Stativolkronsky désirait par-dessus tout avoir un fils et que
Mme Stativolkronsky, elle, chérissait la perspective d’avoir
une fille. Alors, pour se mettre d’accord, on décida qu’il
serait les deux. Pour décider du nom, les époux
Stativolkronsky en choisirent un aléatoirement en ouvrant,
les yeux fermés, le bottin au hasard, et en pointant du doigt
une ligne au beau milieu de la page. Youri Kovenovsky donna son
prénom à Youri. M. Stativolkronsky, qui rêvait
pour son fils d’une carrière militaire dans la cavalerie, lui
fit donner des cours d’équitation dès son plus jeune
âge. Mme Stativolkronsky, qui ne vivait que pour voir un jour
sa fille dans un ballet, décida qu’elle serait une ballerine.
Le compromis fonctionna pour le mieux. Youri fit merveille à
cheval en gagnant de nombreux derbys, et il fut magistral à
chaque interprétation du
Lac
des Cygnes.
C’est
justement à l’occasion d’une de ces représentations que
Youri attira l’attention du tsar Alexandre III. Le tsar s’en fit un
ami très proche et, apprenant ses dons pour l’équitation,
il lui proposa d’entrer à son service en tant que courrier
personnel, service qu’il a assuré durant les années qui
ont précédés et qui l’ont conduit sur la route
de Staphylocoque.

– Cette histoire est
passionnante, fit Sverker.


N’est-ce pas ? Fit Youri. Je viens juste de l’inventer.

– Oh ! Fit Mr.
Botibol. Et quelle est la vérité ?


Eh bien, fit Youri, je suis né en Allemagne il y a soixante
ans, dans un petit village de Bavière où j’ai exercé
très tôt la profession de brigand. Étant de plus
en plus recherché dans la région, j’ai quitté le
pays, volant un cheval pliable et un tutu rose à une famille
de lépreux. Au cours de mon périple j’ai tué un
certain Youri Stativolkronsky à qui j’ai volé l’identité
et la fausse moustache. Je me suis d’autre part laissé
entendre que Staphylocoque était une ville où on
pouvait se faire de l’argent, ce qui m’a amené jusqu’à
vous.

– J’ai du mal à
le croire, fit Mr Botibol.


Vous avez raison, c’est encore entièrement faux, mais je ne peux pas
m’en empêcher. Passons. Et vous, Mr Botibol, quelle est votre
histoire ?

Patience,
cette histoire sera pour la prochaine fois.

8 réflexions sur « II – Où l’on apprend à jouer au jokari »

  1. il n’y aura pas de prochaine fois
    tout ceci est un plagiat honteux de « la dame aux camélias », sans compter les heures supplémentaires
    cela nous ramène aux heures les plus sombres de l’affaire Tricycle contre Stallone
    rendez-vous au tribunal Capone

  2. Abricot, me trompe-je, ou alors vous avez chopé je-ne-sais-où la très vilaine habitude de couper une histoire avant la fin?

    Mais je me trompe: une saga est faite pour être coupée au moment le plus, donc le moins, intéressant.

  3. Extase et stupeur

    J’avais écris ça avant d’avoir lu l’histoire.

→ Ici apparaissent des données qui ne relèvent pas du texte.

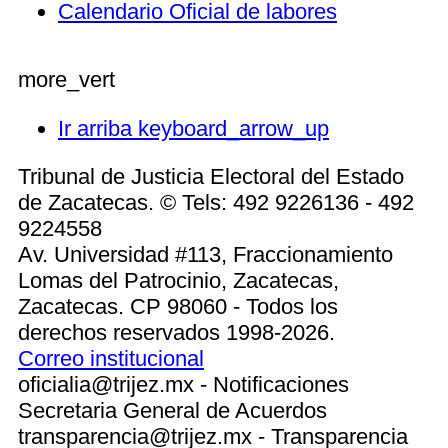
Calendario Oficial de labores
more_vert
Ir arriba
keyboard_arrow_up
Tribunal de Justicia Electoral del Estado
de Zacatecas. © Tels: 492 9226136 - 492
9224558
Av. Universidad #113, Fraccionamiento
Lomas del Patrocinio, Zacatecas,
Zacatecas. CP 98060 - Todos los
derechos reservados 1998-2026.
Correo institucional
oficialia@trijez.mx - Notificaciones
Secretaria General de Acuerdos
transparencia@trijez.mx - Transparencia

Je ne vais pas l’écrire de nouveau maintenant que je l’ai lu, non il faudrait changer et écrire stupeur et extase, ce serait mieux.

  4. Lontharingie et gousse

    « Vous avez raison, c’est encore entièrement faux, mais je ne peux pas m’en empêcher. »

    Je reconnais que la chute m’a vraiment fait rire.

    J’adore ces dialogues sans queue ni tête.